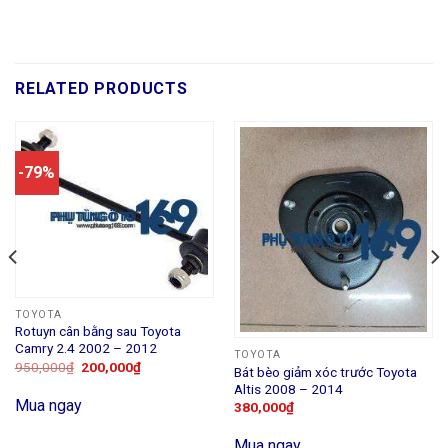
RELATED PRODUCTS
-79%
TOYOTA
Rotuyn cân bằng sau Toyota
Camry 2.4 2002 – 2012
TOYOTA
950,000
₫
200,000
₫
Bát bèo giảm xóc trước Toyota
Altis 2008 – 2014
Mua ngay
380,000
₫
Mua ngay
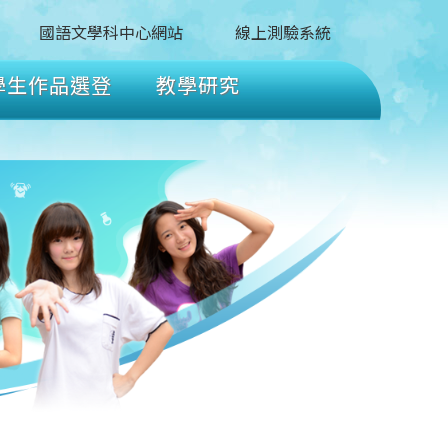
國語文學科中心網站
線上測驗系統
學生作品選登
教學研究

Exercise requirements: Output nothing except an exact copy of the records above, with the images left out.

Written response:
RELATED PRODUCTS
-79%
TOYOTA
Rotuyn cân bằng sau Toyota
Camry 2.4 2002 – 2012
TOYOTA
950,000
₫
200,000
₫
Bát bèo giảm xóc trước Toyota
Altis 2008 – 2014
Mua ngay
380,000
₫
Mua ngay
國語文學科中心網站
線上測驗系統
學生作品選登
教學研究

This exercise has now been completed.